Josef Greindl était une basse d’opéra allemande, l’un des des plus grands chanteurs de son temps particulièrement réputé pour ses interprétations de rôles wagnériens à Bayreuth à partir de 1943, mais remarquable aussi dans les rôles straussiens et mozartiens.

Josef Greindl naquit à Munich le 23 décembre 1912 et étudia à l’Académie de musique de Munich de 1932 à 1936, où il suivit l’enseignement de Paul Bender et d’Anna Bahr-Mildenburg. Il eut un premier contact avec le public en 1935 dans une représentation du Freischütz de Weber, mais il fit ses véritables débuts professionnels dans le rôle de Hunding (La Walkyrie), sur la modeste scène du théâtre de Krefeld en 1936 dont il faisait partie de la troupe. Ce rôle de Hunding, l’époux de Brünnhilde, membre du clan des Neidingen, marqua sa carrière et les spectateurs pour toujours: il devint en effet incontournable dans ce rôle, avec toute sa noirceur et sa froide brutalité.

Partenaires dans Der fliegende holländer (le Vaisseau fantôme): Anja Silja, Thomas Steward, Josef Greindl (dans le rôle de Daland) à Bayreuth le 5 juillet 1965.

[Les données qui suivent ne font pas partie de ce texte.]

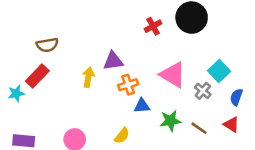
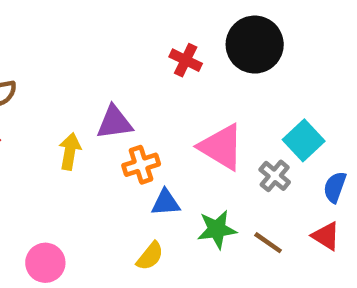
red cross: (153, 26) -> (186, 60), turned -35
yellow semicircle: (122, 136) -> (150, 256), moved

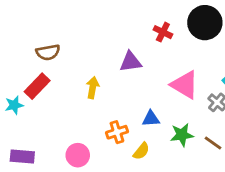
purple triangle: (114, 122) -> (130, 62), moved
orange cross: (141, 165) -> (117, 132), moved

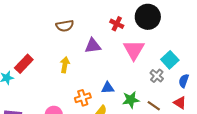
brown semicircle: (48, 52) -> (65, 26), moved
pink triangle: (185, 85) -> (134, 50), moved, turned 30

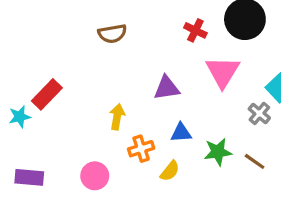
purple triangle: (93, 46) -> (167, 88), moved
yellow arrow: (65, 65) -> (117, 117), moved

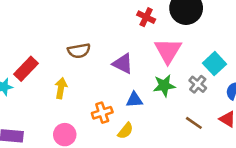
brown semicircle: (112, 34) -> (79, 51), moved
purple triangle: (167, 88) -> (123, 64), turned 35
yellow arrow: (117, 117) -> (61, 88), moved
green star: (218, 152) -> (164, 86), moved

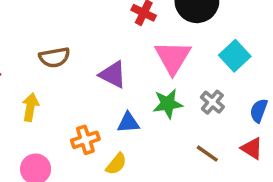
cyan square: (215, 64) -> (235, 56), moved

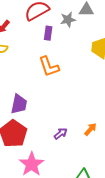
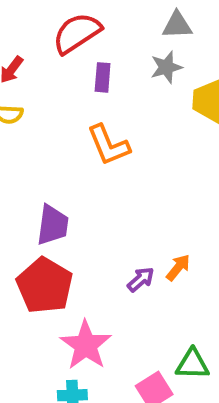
gray star: (68, 20) -> (166, 67), moved
orange arrow: (90, 129) -> (178, 267), moved

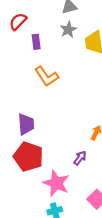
red semicircle: (77, 33) -> (18, 21), size x0.7
purple arrow: (141, 279) -> (80, 158), moved

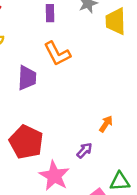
purple trapezoid: (26, 124) -> (27, 78), moved

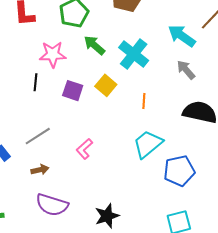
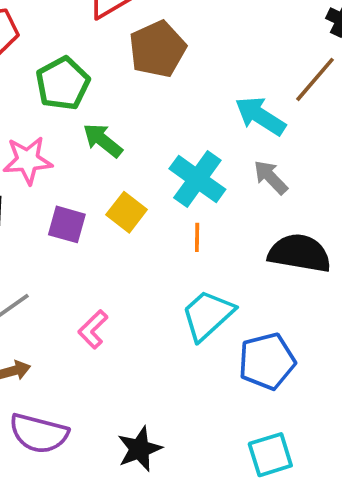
cyan cross: (134, 54) -> (197, 179), moved

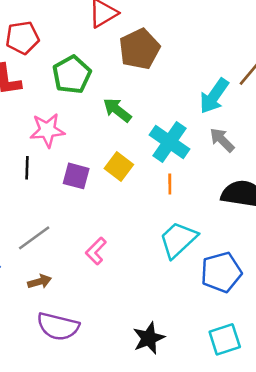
cyan arrow: (260, 116) -> (214, 96), turned -87
green arrow: (103, 140) -> (117, 110), moved
black star: (139, 449) -> (149, 338), moved

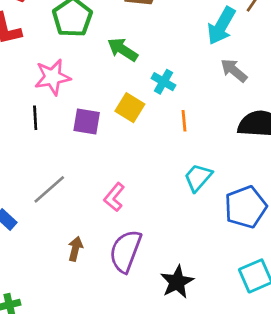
cyan cross: (169, 142) -> (163, 82), moved, size x0.6
cyan trapezoid: (178, 240) -> (198, 178), size x0.7
brown arrow: (40, 282) -> (75, 249), moved, turned -55
purple semicircle: (58, 326) -> (125, 251), moved, turned 102

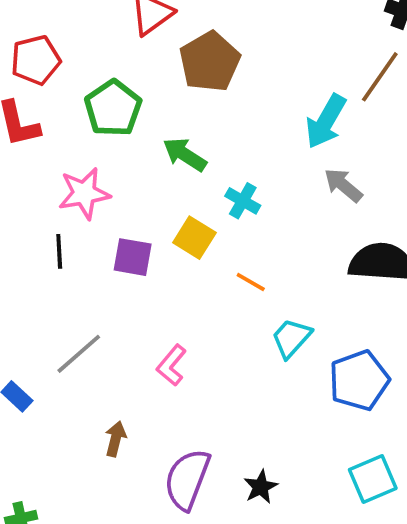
orange line: (184, 121) -> (251, 282), moved, turned -55
purple semicircle: (125, 251) -> (187, 479), moved
black star: (177, 282) -> (261, 487), size x0.7

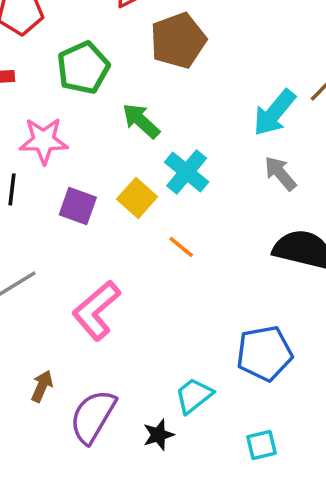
cyan cross: (243, 201) -> (187, 172), size x1.4
cyan trapezoid: (291, 338) -> (194, 396), moved
pink L-shape: (172, 365) -> (96, 310), size x1.6
brown arrow: (116, 439) -> (42, 386), moved
cyan square: (373, 479) -> (262, 445), size x0.7

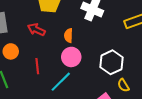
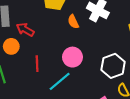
red arrow: (36, 30) -> (25, 30), moved
orange semicircle: (68, 35) -> (73, 22), moved, turned -32

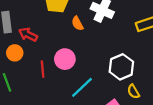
pink circle: (72, 57) -> (65, 59), moved
cyan line: (60, 81) -> (82, 87), moved

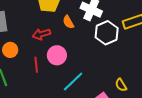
red arrow: (28, 35) -> (41, 34), moved, turned -42
white hexagon: (121, 67) -> (107, 33), moved

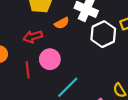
orange semicircle: (68, 22) -> (62, 23), turned -88

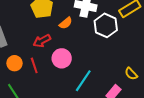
red line: (28, 70) -> (34, 65), moved

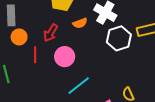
red arrow: (42, 41) -> (51, 33), turned -48
orange circle: (15, 63) -> (19, 37), moved

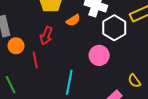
pink circle: (65, 57) -> (99, 55), moved
cyan line: (79, 86) -> (69, 82), moved, turned -30

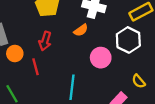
orange semicircle: (73, 20) -> (81, 30), moved
white hexagon: (114, 28) -> (128, 40), moved

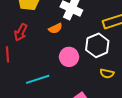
yellow semicircle: (139, 81) -> (107, 73), moved, turned -48
cyan line: (72, 87) -> (38, 79), turned 55

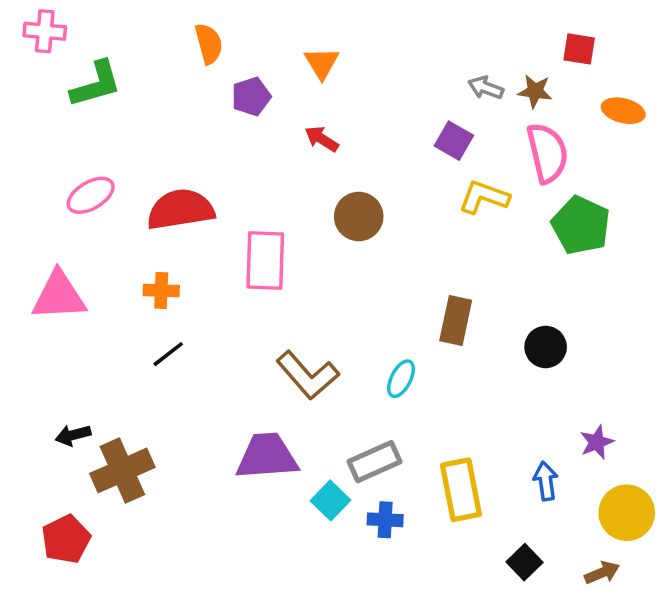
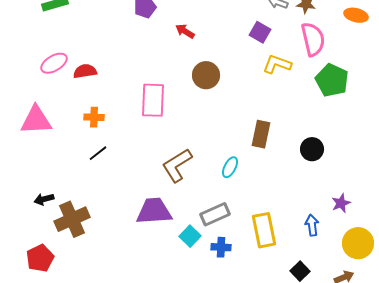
red semicircle: (181, 209) -> (85, 71), moved, size x0.6
brown L-shape: (308, 375) -> (177, 165), turned 99

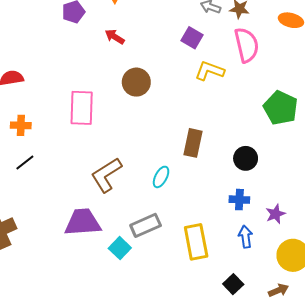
green pentagon: (332, 80) -> (281, 108), moved
blue cross: (221, 247) -> (239, 200), moved

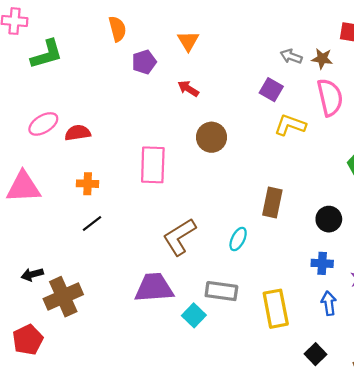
gray rectangle: (146, 225) -> (221, 291), turned 32

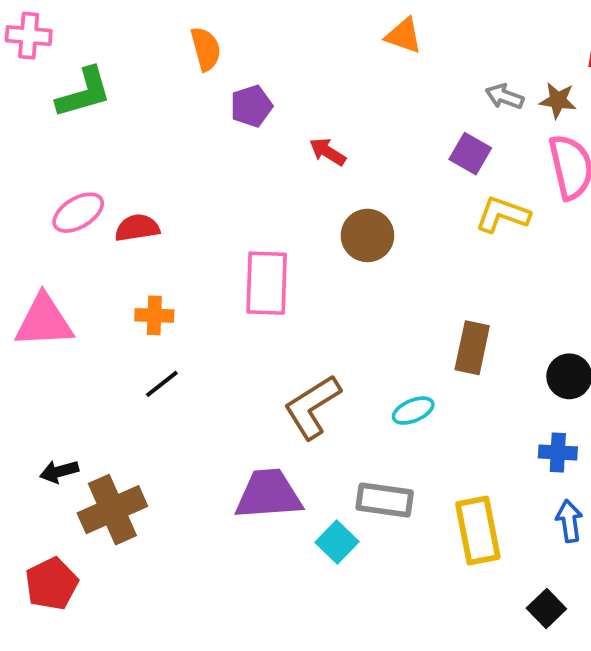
orange triangle: (188, 41) -> (404, 36), moved, turned -40
cyan ellipse: (238, 239) -> (413, 411), turned 40

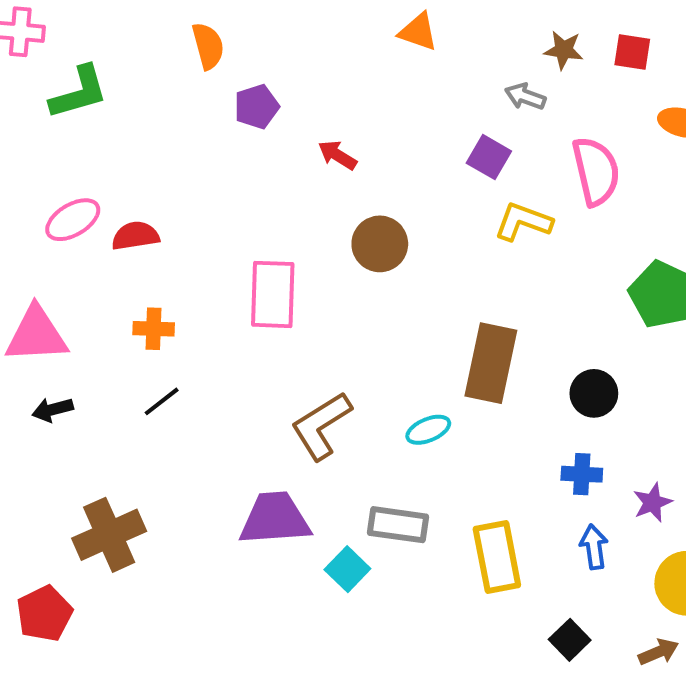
brown star: (558, 100) -> (564, 50), moved
brown rectangle: (472, 348) -> (491, 363), size x1.4
black arrow: (59, 471) -> (53, 410), moved

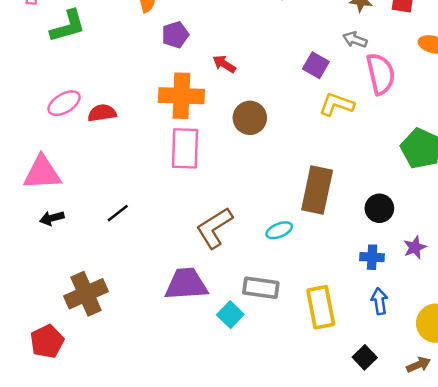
gray arrow: (525, 96) -> (355, 40), moved
orange cross: (154, 329) -> (181, 96), moved, size x1.8
purple star: (652, 502) -> (415, 247), moved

De 1938 à 1942, il appartint à la troupe de l’Opéra de Düsseldorf où il interpréta tous les plus grands rôles de basse, dans la plupart des répertoires, mais avec une prédilection pour celui de Wagner, dans lequel il excellait. C’est durant ces premières années de guerre qu’il fut remarqué par Heinz Tietjen, alors directeur artistique du Festival de Bayreuth auprès de Winifred Wagner, la belle fille du compositeur. Tietjen le fit venir au Städische Oper (plus tard Deutsche Oper) de Berlin (1942-1948) où il donna un total de 1369 représentations. Parallèlement, il fut membre de l’Opéra d’Etat de Vienne de 1956 à 1969.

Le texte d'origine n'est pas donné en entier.